次は味方になるとリリーが約束してくれたと言いふらすカルパを、ソールはとめた。まだリリーが希望を告げただけで確約ではない。思い直して、あるいは口約束など忘れて剣専攻側につく可能性もあるのだ。
「リリーはそんなことしないだろう」とカルパはあきれていたが、先のことはわからない。そもそも、オルトが手放すはずがない。
本当は、カルパのように感情をあらわにしたかった。来年は槍専攻に協力したいと言われたとき、めまいがするほどの高揚感に満たされたのだ。
リリーの強さは半端ない。だが、欲しい理由はそれだけではない。
抱きとめた感触がいつまでも残る手をぎゅっとにぎりしめる。けが一つさせなかったことにほっとして、自分の痛みよりそのぬくもりがすぐ離れてしまったことが苦しかった。
『オ帰リ、ソール』
物思いに沈みながら帰宅して部屋に入ると、くすんだ緑色の小鳥に声をかけられた。
「ただいま。腹は減ってないか?」
カバンを置きながら、鳥籠の中にいる小鳥に尋ねる。フォルマは仮の名前をつけたと言っていたが、自分は結局決めなかった。

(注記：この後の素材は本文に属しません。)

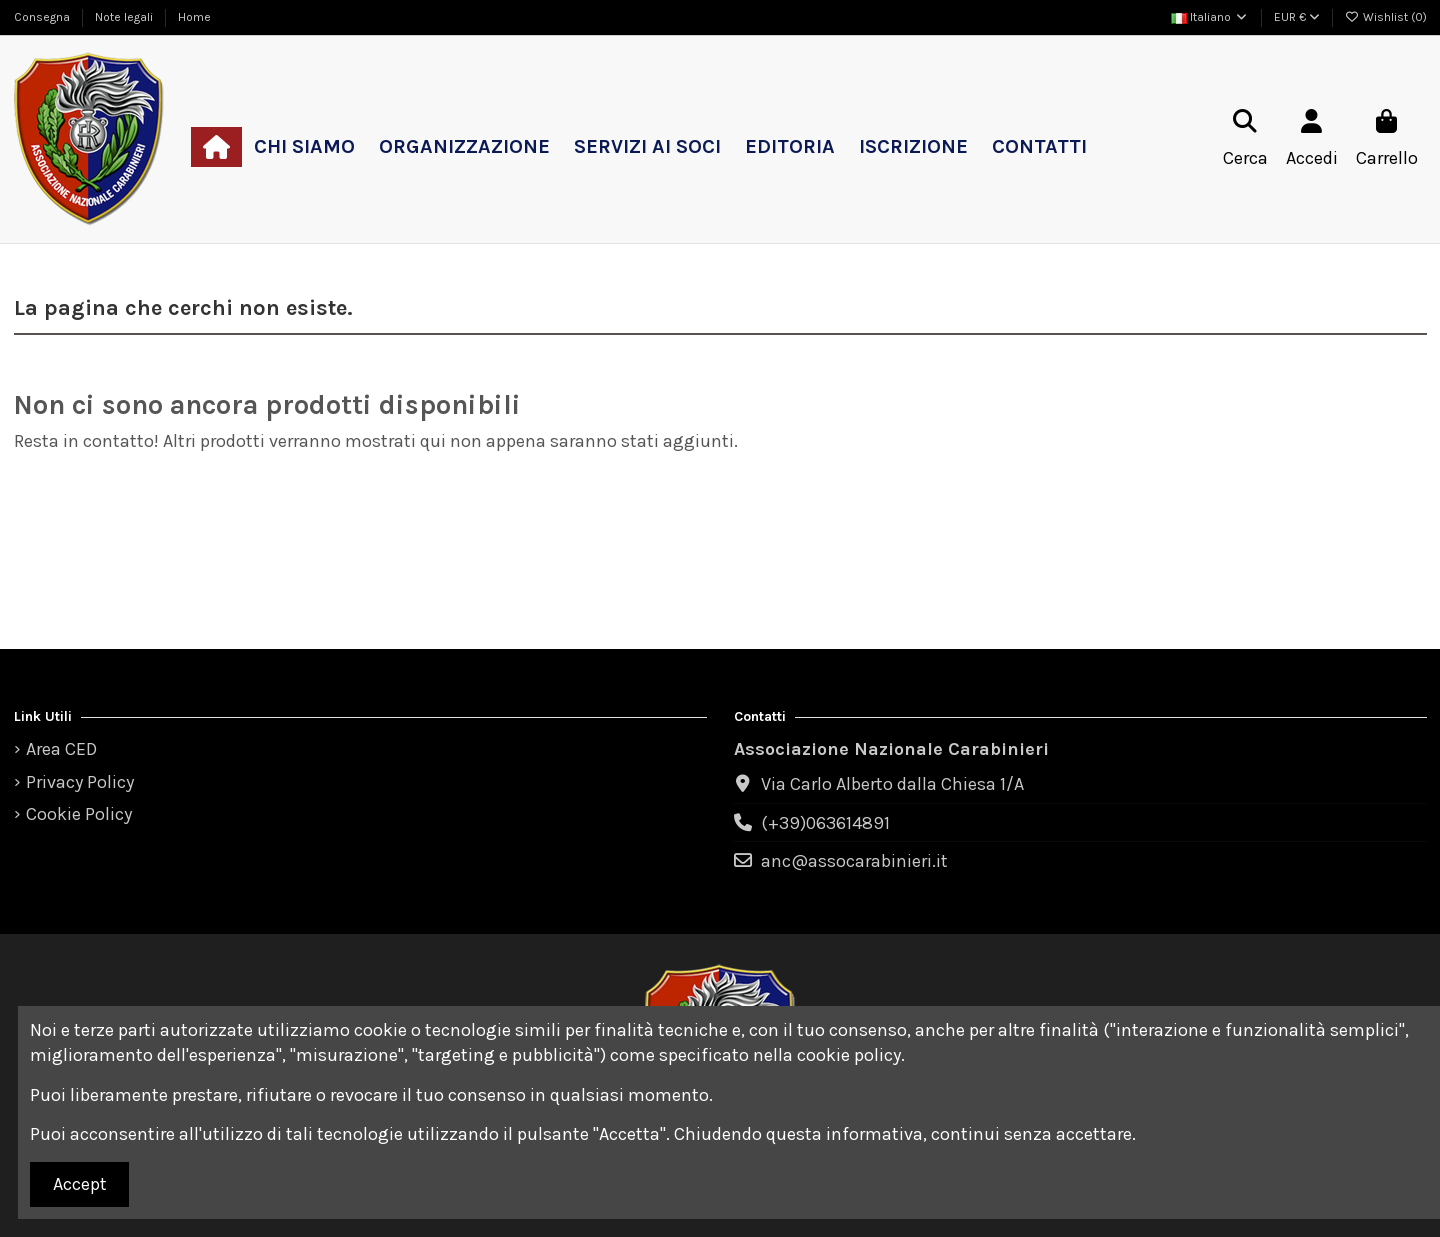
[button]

緑は彼女を連想させる。どうしてもその名前が浮かんでしまうのであきらめたのだ。
『今日ノ模擬戦ハ、ドウダッタ?』
「負けた」
『剣専攻、強イ?』
「ああ、強かったな。ほぼリリーに押されたみたいなものだが……オルトとも勝負がつかなかったし」
本当に、自分を高めてくれるよき好敵手だ。オルトがいるから技を磨くことに価値を見出せる。できればこの先もずっと、武闘館に入学しても互いに総代表として武器を交えていけたらと思う。
『リリー……リリー』
着替えていたソールは、同じ言葉を何度も繰り返す小鳥をいぶかしみ、ふり返った。
「リリーがどうかしたか?」
『一緒ニ冒険シテイタ女ノ子ダヨネ?』
「……ああ」
『風ノ神ノ守護ヲ受ケル女ノ子。髪ガ長クテ、食ベルコトガ好キ』
「そうだな」
『受ケ入レル“力”ノアル子。“器”ノ子』
ソールは目をみはった。リリーが『アペイロンの心臓』の代わりになり得る存在であると、この小鳥も知っているのか。
『彼女ヲ支エル者ガ必要。ドコマデモトモニアル者。ツナギトメル者』
「何の話だ」
『ソールガナル?』
小鳥からの問いかけにソールは息をのんだ。
『ソールハ、リリーガ好キ?』
夕暮れに陰る部屋で沈黙が落ちる。くすんだ緑色の小鳥を凝視したまま、ソールは動けなかった。